- [Stored data entries]
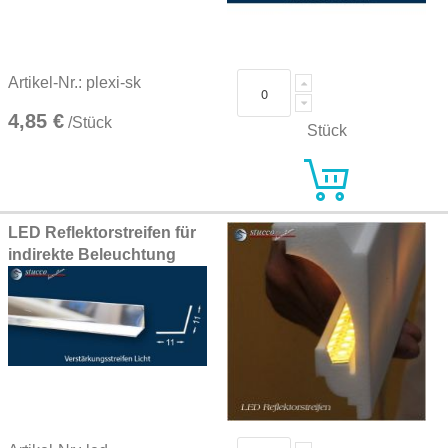
Artikel-Nr.: plexi-sk
4,85 €
/Stück
Stück
LED Reflektorstreifen für
indirekte Beleuchtung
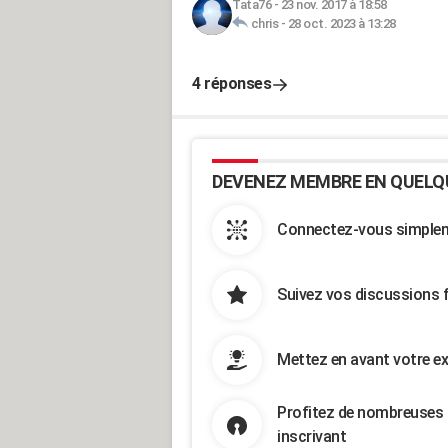
Tata76
-
23 nov. 2017 à 18:58
chris
-
28 oct. 2023 à 13:28
4 réponses
DEVENEZ MEMBRE EN QUELQ
Connectez-vous simpleme
Suivez vos discussions 
Mettez en avant votre ex
Profitez de nombreuses 
inscrivant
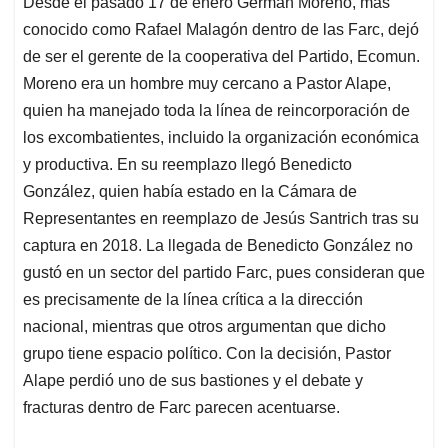
Desde el pasado 17 de enero Germán Moreno, más
s
b
e
l
a
conocido como Rafael Malagón dentro de las Farc, dejó
A
o
d
d
p
o
I
s
de ser el gerente de la cooperativa del Partido, Ecomun.
p
k
n
Moreno era un hombre muy cercano a Pastor Alape,
quien ha manejado toda la línea de reincorporación de
los excombatientes, incluido la organización económica
y productiva. En su reemplazo llegó Benedicto
González, quien había estado en la Cámara de
Representantes en reemplazo de Jesús Santrich tras su
captura en 2018. La llegada de Benedicto González no
gustó en un sector del partido Farc, pues consideran que
es precisamente de la línea crítica a la dirección
nacional, mientras que otros argumentan que dicho
grupo tiene espacio político. Con la decisión, Pastor
Alape perdió uno de sus bastiones y el debate y
fracturas dentro de Farc parecen acentuarse.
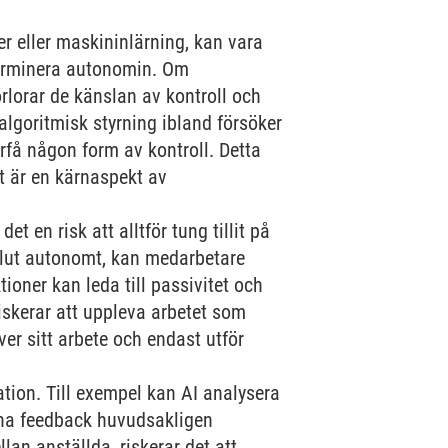
r eller maskininlärning, kan vara
nderminera autonomin. Om
örlorar de känslan av kontroll och
algoritmisk styrning ibland försöker
rfå någon form av kontroll. Detta
et är en kärnaspekt av
t en risk att alltför tung tillit på
slut autonomt, kan medarbetare
ioner kan leda till passivitet och
skerar att uppleva arbetet som
ver sitt arbete och endast utför
tion. Till exempel kan AI analysera
enna feedback huvudsakligen
an anställda, riskerar det att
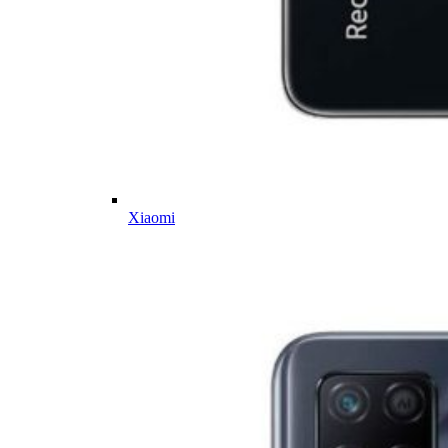
Xiaomi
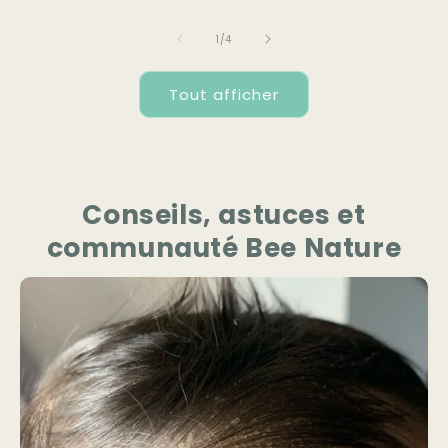
de
1
/
4
Tout afficher
Conseils, astuces et
communauté Bee Nature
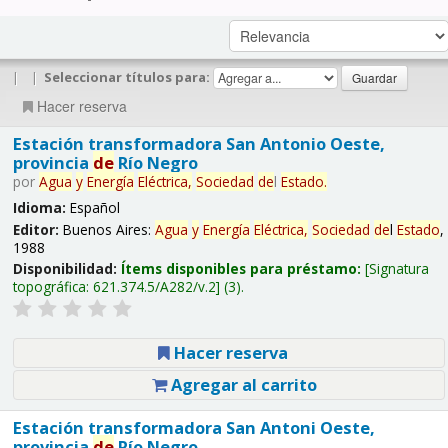
|
|
Seleccionar títulos para:
Hacer reserva
Estación transformadora San Antonio Oeste,
provincia
de
Río Negro
por
Agua
y
Energía
Eléctrica,
Sociedad
de
l
Estado
.
Idioma:
Español
Editor:
Buenos Aires:
Agua
y
Energía
Eléctrica,
Sociedad
de
l
Estado
,
1988
Disponibilidad:
Ítems disponibles para préstamo:
Signatura
topográfica:
621.374.5/A282/v.2
(3).
Hacer reserva
Agregar al carrito
Estación transformadora San Antoni Oeste,
provincia
de
Río Negro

- [PROBLEM REQUIREMENTS] Every record, word for word, should be given back without its pictures.

- [EXERCISE SOLUTION]
Artikel-Nr.: plexi-sk
4,85 €
/Stück
Stück
LED Reflektorstreifen für
indirekte Beleuchtung
Tata76
-
23 nov. 2017 à 18:58
chris
-
28 oct. 2023 à 13:28
4 réponses
DEVENEZ MEMBRE EN QUELQ
Connectez-vous simpleme
Suivez vos discussions 
Mettez en avant votre ex
Profitez de nombreuses 
inscrivant
Desde el pasado 17 de enero Germán Moreno, más
s
b
e
l
a
conocido como Rafael Malagón dentro de las Farc, dejó
A
o
d
d
p
o
I
s
de ser el gerente de la cooperativa del Partido, Ecomun.
p
k
n
Moreno era un hombre muy cercano a Pastor Alape,
quien ha manejado toda la línea de reincorporación de
los excombatientes, incluido la organización económica
y productiva. En su reemplazo llegó Benedicto
González, quien había estado en la Cámara de
Representantes en reemplazo de Jesús Santrich tras su
captura en 2018. La llegada de Benedicto González no
gustó en un sector del partido Farc, pues consideran que
es precisamente de la línea crítica a la dirección
nacional, mientras que otros argumentan que dicho
grupo tiene espacio político. Con la decisión, Pastor
Alape perdió uno de sus bastiones y el debate y
fracturas dentro de Farc parecen acentuarse.
r eller maskininlärning, kan vara
nderminera autonomin. Om
örlorar de känslan av kontroll och
algoritmisk styrning ibland försöker
rfå någon form av kontroll. Detta
et är en kärnaspekt av
t en risk att alltför tung tillit på
slut autonomt, kan medarbetare
ioner kan leda till passivitet och
skerar att uppleva arbetet som
ver sitt arbete och endast utför
tion. Till exempel kan AI analysera
enna feedback huvudsakligen
an anställda, riskerar det att
Xiaomi
de
1
/
4
Tout afficher
Conseils, astuces et
communauté Bee Nature
|
|
Seleccionar títulos para:
Hacer reserva
Estación transformadora San Antonio Oeste,
provincia
de
Río Negro
por
Agua
y
Energía
Eléctrica,
Sociedad
de
l
Estado
.
Idioma:
Español
Editor:
Buenos Aires:
Agua
y
Energía
Eléctrica,
Sociedad
de
l
Estado
,
1988
Disponibilidad:
Ítems disponibles para préstamo:
Signatura
topográfica:
621.374.5/A282/v.2
(3).
Hacer reserva
Agregar al carrito
Estación transformadora San Antoni Oeste,
provincia
de
Río Negro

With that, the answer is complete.